— Qu’il s’en aille, je vous en supplie, ô Notre-Dame-de-Pitié ! Qu’il retourne chez lui ! Je préfère ne plus le voir qu’être contrainte d’assister à ce qui ne manquera pas de se produire…
Perdue dans son angoisse et sans en avoir conscience, elle avait quitté la prière intérieure pour le murmure et ne s’en rendit compte qu’au moment où une main se posa sur son épaule tandis qu’une voix basse chuchotait :
— Que va-t-il donc se produire de si affreux, ma fille, qui vous mette dans cet état ?
La main était ferme, chaude, le timbre doux et compatissant. Levant les yeux Elen vit auprès d’elle une soutane noire surmontée de la tache plus claire d’un visage encadré de cheveux raides et d’une courte barbe en pointe, mais sans en distinguer les traits. Elle se releva pour mieux voir mais à cet instant, l’office s’étant achevé, on éteignit les cierges du chœur et la lumière fut encore plus faible :
— Je ne pensais pas avoir prié si haut, balbutia-t-elle, confuse.
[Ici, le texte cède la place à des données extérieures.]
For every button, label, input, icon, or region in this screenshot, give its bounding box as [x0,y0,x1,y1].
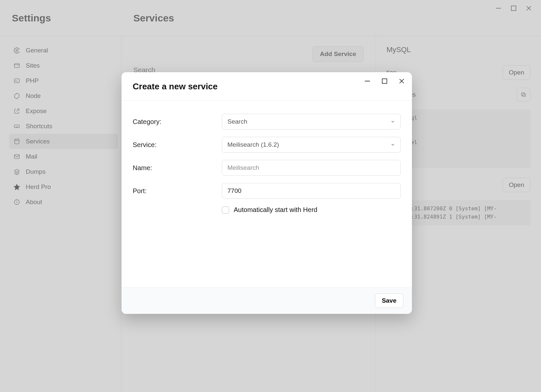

— Ce n’est pas une faute mais la réaction normale de l’âme en peine qui, inconsciemment, élève la voix dans l’attente d’être mieux entendue. C’est pourquoi le prêtre que je suis s’est permis de vous questionner dans l’espoir, peut-être, de vous aider ?
— Je ne pense pas que ce soit possible… à moins de détenir les pouvoirs du Roi…
— Ceux de Dieu ne sont-ils pas plus puissants ? Vous êtes Mlle du Latz, n’est-ce pas, la suivante de Mme de Chevreuse ?
— En effet… et vous-même, mon père ?
— Je viens souvent ici où les bons chanoines m’accueillent en ami et je connais… tout le quartier.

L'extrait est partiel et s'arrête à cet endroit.